ANVISA publica boletim
"Saúde & Economia" de janeiro/2017, disponível em anexo,
abordando o tema do HIPOGONADISMO MASCULINO, definido como uma síndrome que
resulta numa incapacidade dos testículos em produzir testosterona (de ciência
androgênica) e espermatozóides em níveis normais.
A terapia com testosterona é
recomendada para homens sintomáticos, com o objetivo primário de se atingir
níveis sanguíneos normais de testosterona.
No Brasil, estão disponíveis
no mercado medicamentos à base de testosterona nas seguintes formas
farmacêuticas: soluções injetáveis, cápsula gelatinosa e solução tópica.
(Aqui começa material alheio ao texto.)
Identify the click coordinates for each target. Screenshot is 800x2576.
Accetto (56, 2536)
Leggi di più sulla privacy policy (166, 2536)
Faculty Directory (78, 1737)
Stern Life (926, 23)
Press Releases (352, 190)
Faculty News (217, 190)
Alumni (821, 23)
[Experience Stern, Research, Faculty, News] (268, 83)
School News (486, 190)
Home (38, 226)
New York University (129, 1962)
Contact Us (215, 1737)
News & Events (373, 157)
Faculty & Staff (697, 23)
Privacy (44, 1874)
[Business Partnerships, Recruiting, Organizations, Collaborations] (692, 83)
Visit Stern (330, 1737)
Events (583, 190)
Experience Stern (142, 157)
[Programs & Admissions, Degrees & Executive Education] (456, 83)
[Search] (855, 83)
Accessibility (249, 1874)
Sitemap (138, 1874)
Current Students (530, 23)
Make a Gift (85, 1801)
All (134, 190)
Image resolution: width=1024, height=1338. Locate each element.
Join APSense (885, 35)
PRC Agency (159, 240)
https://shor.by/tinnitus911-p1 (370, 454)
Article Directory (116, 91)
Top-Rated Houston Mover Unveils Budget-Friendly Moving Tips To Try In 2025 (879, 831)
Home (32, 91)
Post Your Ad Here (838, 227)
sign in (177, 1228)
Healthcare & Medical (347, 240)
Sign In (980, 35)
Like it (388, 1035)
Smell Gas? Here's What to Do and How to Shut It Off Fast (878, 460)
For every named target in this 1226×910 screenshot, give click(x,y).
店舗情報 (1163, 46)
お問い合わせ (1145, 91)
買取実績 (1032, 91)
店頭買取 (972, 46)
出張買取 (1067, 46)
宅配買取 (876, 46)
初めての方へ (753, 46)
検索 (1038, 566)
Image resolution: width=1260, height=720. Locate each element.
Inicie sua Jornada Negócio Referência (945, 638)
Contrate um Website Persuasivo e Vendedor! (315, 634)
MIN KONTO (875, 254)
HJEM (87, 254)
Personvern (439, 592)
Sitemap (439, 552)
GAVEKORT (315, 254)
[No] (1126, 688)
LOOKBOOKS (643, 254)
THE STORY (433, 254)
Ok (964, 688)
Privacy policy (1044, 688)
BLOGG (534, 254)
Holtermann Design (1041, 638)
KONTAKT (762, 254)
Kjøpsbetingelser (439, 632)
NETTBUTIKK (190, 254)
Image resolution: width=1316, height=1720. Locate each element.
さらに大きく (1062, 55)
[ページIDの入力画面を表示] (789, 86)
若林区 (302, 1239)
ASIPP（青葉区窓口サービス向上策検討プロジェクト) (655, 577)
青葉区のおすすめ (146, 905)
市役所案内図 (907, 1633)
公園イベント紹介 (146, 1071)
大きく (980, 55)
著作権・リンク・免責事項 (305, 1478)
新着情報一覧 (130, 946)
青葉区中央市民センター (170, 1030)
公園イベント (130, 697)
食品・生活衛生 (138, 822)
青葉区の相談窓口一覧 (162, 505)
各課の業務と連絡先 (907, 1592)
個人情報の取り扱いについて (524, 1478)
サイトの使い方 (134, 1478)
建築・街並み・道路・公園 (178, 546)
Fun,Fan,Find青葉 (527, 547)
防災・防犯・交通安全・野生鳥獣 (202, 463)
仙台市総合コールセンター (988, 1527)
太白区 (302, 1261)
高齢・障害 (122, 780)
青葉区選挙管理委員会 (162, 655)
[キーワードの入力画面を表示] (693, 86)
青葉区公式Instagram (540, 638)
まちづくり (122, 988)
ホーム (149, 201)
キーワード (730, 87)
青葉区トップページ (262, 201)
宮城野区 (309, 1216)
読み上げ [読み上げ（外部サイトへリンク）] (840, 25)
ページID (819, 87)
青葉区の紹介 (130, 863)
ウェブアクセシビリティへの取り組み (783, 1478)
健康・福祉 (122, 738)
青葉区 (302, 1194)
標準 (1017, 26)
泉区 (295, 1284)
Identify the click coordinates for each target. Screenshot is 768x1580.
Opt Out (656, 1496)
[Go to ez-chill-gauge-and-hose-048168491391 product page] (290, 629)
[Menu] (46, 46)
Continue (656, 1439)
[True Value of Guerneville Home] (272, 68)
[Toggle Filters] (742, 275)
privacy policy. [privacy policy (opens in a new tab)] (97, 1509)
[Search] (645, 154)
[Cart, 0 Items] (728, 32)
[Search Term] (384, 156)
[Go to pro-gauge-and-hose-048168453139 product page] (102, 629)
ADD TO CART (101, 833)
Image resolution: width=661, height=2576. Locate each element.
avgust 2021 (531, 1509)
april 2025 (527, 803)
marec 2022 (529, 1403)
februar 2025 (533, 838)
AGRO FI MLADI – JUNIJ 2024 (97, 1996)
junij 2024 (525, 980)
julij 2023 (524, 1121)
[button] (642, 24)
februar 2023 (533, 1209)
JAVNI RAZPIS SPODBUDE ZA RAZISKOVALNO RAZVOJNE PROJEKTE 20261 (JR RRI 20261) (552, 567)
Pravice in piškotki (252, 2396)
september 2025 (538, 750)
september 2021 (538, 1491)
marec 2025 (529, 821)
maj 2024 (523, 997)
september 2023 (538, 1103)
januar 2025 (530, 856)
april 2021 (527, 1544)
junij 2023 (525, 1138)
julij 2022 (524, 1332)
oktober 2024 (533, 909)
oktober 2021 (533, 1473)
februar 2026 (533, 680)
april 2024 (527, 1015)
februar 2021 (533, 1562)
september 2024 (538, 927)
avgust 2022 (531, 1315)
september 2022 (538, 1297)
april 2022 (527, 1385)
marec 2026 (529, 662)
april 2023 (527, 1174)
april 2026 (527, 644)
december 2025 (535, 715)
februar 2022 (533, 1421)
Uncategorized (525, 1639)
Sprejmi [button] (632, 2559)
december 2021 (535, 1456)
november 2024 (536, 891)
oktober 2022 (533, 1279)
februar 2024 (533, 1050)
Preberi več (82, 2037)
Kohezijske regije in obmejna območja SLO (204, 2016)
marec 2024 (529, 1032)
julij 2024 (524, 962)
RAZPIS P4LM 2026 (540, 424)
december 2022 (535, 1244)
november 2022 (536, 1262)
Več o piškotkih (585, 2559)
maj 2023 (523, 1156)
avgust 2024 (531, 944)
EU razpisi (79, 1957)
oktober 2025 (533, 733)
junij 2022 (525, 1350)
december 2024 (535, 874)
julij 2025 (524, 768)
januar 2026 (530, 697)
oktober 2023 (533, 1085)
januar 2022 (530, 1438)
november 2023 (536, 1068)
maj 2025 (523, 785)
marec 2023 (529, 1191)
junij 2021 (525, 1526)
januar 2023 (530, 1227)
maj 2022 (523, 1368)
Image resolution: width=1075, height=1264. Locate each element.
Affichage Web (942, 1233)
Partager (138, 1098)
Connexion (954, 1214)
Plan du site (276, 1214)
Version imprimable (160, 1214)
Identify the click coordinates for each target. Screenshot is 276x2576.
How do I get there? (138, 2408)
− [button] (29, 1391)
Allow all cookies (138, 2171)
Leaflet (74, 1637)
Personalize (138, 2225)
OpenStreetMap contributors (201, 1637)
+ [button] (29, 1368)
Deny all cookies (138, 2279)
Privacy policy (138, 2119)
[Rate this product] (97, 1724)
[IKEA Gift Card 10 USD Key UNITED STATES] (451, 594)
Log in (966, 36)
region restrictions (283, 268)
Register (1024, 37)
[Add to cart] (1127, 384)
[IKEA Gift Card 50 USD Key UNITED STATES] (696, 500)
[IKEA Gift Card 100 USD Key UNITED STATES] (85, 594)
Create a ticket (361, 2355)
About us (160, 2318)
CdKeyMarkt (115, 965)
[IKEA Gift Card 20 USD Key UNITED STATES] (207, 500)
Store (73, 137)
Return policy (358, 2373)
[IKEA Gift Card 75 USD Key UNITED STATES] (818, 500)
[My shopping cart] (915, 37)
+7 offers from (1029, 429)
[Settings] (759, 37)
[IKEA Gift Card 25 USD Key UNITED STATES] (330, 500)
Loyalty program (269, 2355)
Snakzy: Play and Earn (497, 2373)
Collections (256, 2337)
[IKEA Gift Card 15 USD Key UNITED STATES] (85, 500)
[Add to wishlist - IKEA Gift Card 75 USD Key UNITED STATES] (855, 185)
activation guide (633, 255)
A
escolha da forma mais adequada depende da farmacocinética do medicamento,
preferência dos pacientes, custos, conveniência e outros.
Para fins de comparação de
custo de tratamento o Boletim, considerou apenas os medicamentos injetáveis,
que são de liberação prolongada e mesma via de administração (intramuscular),
sem evidência de superioridade entre eles quanto ao alcance os níveis normais
de testosterona e controle dos sintomas de hipogonadismo.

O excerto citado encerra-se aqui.